Und so erstaunt es auch nicht, dass
MSM Research davon ausgeht, dass das ICT-Security-Geschäft, das 2019 einen Umsatz von 2,44 Milliarden Schweizer Franken generiert hat, trotz einem rückläufigen ICT-Gesamtmarkt in diesem Jahr um 3,7 Prozent zulegen wird. Sogar noch stärker im Plus sehen die Auguren den Bereich Managed Security Services, der um 10,1 Prozent wachsen soll.
Lesen Sie auf der nächsten Seite: Welche Security-Bedrohungen Unternehmen fürchten und weshalb die Bedeutung von Managed Security Services steigt.
Mitarbeiter-Awareness im Fokus
Auf der Suche nach den Gründen, warum mehr für Security ausgegeben wird, hat
MSM Research abgefragt, von welchen Bereichen aktuell sowie in den nächsten 24 Monaten in den Augen der Unternehmen die grösste Bedrohung ausgeht. Aktuell sehen die Befragten die grösste Gefahr in der mangelnden Awareness der Mitarbeitenden (68%), gefolgt von böswilligen Attacken durch Hacker (43%), in mobilen Devices und Apps (Stichwort BYOD, 34%) sowie in nicht gepatchten Systemen (28%). Künftig aber wird die grösste Gefahr in böswilligen Attacken durch Hacker gesehen (58%), gefolgt von der Verlagerung von ICT-Ressourcen in die externe Cloud sowie den Themen Digitalisierung und IoT und dem Abfluss sensitiver Daten im Kontext des Datenschutzes (je 36%).
Auf die Frage nach den Hürden zur Umsetzung und Einhaltung der ICT-Sicherheit nannten die befragten Unternehmen das mangelnde Bewusstsein respektive die fehlende Awareness der Mitarbeiter (76%), die zu geringe Priorität durch das Business (44%) und die mangelnde Unterstützung durch das Management (42%). Und gefragt danach, an welchen ICT-Security-Bereichen in den kommenden 24 Monaten mit Priorität gearbeitet wird, nennen 60 Prozent der Befragten die Schulung der Mitarbeiter, 56 Prozent den Bereich Identity und Access Management und 49 Prozent die Netzwerksicherheit.
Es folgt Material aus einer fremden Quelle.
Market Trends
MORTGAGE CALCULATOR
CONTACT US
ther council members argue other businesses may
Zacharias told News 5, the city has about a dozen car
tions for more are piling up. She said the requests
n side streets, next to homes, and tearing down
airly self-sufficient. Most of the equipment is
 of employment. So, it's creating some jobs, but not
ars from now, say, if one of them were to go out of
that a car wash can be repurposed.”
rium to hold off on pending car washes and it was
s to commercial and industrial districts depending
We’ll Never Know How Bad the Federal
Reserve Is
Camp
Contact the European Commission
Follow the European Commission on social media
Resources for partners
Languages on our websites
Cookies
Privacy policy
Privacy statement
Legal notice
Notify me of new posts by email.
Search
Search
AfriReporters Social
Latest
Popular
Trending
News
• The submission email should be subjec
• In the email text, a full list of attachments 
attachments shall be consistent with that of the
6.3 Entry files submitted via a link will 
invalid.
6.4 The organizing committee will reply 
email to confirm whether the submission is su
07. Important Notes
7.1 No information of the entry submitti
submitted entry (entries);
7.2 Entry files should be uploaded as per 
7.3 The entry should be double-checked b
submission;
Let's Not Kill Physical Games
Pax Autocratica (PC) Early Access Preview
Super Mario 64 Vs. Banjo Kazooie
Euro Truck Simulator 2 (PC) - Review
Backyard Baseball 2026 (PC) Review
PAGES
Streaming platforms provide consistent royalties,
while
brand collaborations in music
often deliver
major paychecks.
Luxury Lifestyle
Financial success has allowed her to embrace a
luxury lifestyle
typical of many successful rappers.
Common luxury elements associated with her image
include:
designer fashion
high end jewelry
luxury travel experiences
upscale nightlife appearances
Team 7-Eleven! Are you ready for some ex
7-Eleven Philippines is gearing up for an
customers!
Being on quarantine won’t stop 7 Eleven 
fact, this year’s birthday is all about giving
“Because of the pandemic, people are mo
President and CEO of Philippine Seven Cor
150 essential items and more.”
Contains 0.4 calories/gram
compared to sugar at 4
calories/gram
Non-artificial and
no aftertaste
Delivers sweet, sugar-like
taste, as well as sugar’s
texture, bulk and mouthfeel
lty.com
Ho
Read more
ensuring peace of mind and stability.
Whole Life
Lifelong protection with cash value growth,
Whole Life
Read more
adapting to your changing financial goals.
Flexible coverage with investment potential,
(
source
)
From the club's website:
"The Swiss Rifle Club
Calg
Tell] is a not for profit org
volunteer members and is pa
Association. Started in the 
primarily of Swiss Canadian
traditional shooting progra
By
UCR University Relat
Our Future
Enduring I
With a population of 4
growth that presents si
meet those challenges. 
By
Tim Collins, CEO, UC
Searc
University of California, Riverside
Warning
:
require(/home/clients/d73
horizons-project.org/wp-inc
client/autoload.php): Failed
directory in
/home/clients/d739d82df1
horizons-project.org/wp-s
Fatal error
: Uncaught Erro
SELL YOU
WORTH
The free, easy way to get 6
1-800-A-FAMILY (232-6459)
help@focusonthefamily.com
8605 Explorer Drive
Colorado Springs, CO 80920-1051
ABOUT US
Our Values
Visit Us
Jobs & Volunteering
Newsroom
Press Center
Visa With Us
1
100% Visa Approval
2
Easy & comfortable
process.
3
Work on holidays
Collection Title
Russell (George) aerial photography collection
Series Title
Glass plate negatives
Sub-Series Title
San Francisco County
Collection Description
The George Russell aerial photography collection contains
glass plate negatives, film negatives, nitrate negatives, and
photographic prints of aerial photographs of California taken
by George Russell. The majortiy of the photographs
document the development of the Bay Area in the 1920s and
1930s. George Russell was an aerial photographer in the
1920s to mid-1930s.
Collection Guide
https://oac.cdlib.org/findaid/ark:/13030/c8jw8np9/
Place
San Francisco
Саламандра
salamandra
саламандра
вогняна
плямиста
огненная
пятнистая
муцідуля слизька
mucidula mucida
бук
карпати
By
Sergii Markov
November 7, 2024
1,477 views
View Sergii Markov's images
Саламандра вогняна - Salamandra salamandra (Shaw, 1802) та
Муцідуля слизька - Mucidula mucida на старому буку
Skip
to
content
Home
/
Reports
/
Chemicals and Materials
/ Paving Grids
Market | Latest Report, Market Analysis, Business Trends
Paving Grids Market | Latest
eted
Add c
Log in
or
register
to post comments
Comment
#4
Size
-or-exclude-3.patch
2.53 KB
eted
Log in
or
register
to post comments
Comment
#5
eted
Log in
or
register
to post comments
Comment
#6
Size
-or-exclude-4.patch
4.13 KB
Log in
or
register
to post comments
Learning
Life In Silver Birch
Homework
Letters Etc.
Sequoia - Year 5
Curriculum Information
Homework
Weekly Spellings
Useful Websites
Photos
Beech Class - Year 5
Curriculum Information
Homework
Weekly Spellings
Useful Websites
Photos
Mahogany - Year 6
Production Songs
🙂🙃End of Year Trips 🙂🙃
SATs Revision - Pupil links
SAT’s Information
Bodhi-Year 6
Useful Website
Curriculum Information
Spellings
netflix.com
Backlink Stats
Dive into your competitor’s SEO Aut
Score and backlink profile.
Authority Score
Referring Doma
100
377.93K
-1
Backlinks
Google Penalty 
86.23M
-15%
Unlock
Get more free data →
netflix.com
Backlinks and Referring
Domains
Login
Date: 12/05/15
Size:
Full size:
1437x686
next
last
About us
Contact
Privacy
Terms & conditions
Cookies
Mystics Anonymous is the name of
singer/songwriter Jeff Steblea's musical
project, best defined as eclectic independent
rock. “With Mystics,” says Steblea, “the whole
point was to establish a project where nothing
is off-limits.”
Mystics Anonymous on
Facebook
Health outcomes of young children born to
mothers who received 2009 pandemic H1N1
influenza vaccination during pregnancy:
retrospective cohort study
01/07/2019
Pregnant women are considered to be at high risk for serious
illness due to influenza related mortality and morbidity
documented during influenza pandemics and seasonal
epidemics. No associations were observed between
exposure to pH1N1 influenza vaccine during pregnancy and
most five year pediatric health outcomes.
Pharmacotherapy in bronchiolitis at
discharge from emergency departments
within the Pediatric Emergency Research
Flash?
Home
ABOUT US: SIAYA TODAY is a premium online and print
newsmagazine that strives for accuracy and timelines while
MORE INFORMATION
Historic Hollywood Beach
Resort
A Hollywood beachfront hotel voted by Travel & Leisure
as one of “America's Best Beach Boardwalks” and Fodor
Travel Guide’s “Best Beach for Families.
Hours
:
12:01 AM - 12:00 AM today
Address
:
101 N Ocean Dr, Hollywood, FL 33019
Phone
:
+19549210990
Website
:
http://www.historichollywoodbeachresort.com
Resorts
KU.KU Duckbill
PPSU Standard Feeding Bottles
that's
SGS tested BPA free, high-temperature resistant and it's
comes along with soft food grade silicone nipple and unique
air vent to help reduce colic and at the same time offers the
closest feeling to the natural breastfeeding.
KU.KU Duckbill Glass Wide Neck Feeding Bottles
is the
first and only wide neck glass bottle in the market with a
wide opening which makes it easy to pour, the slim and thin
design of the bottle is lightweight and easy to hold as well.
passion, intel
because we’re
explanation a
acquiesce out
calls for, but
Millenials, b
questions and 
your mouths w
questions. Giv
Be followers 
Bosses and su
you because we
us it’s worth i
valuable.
Managed Services sind auch im Security-Markt angekommen
Schliesslich hat
MSM Research das Thema Managed Security Services (MSS) noch vertieft untersucht, das wie erwähnt um über 10 Prozent zulegen soll. Als Treiber für die Inanspruchnahme von MSS wird von 51 Prozent der befragten Unternehmen die fehlende oder nicht adäquate Security-Kompetenz genannt. Jeweils 38 Prozent geben an, intern über nicht genügend Security-Fachkräfte zu verfügen beziehungsweise mit der weiter zunehmenden Komplexität der Angriffe überfordert zu sein. Gleichzeitig hat sich bei der Befragung durch MSM Research auch gezeigt, dass externe ICT-Security-Services bereits vom Gros der Unternehmen (82%) in Anspruch genommen werden respektive deren Einsatz geplant ist.
Und so erklärt MSM Research zum Thema Managed Security Services und externe Security-Dienstleister: "Die steigende Nutzung von Services externer Dienstleister hat einen entscheidenden Einfluss auf die Ausgaben der Unternehmen und das Wachstum des Security-Marktes. Dieses wird primär nicht mehr durch Ausgaben und Investitionen in Lösungen, Appliances und Infrastrukturen für den reinen Eigenbetrieb (On Premise) generiert. Die Zunahme an Geldern, welche nach aussen hin zu Dienstleistern und Managed Security Service Provider (MSSP) fliessen, liegt deutlich höher als die Aufwendungen für den Eigenbetrieb. Der Big Shift (von intern zu extern) ist auch im Security-Markt angekommen."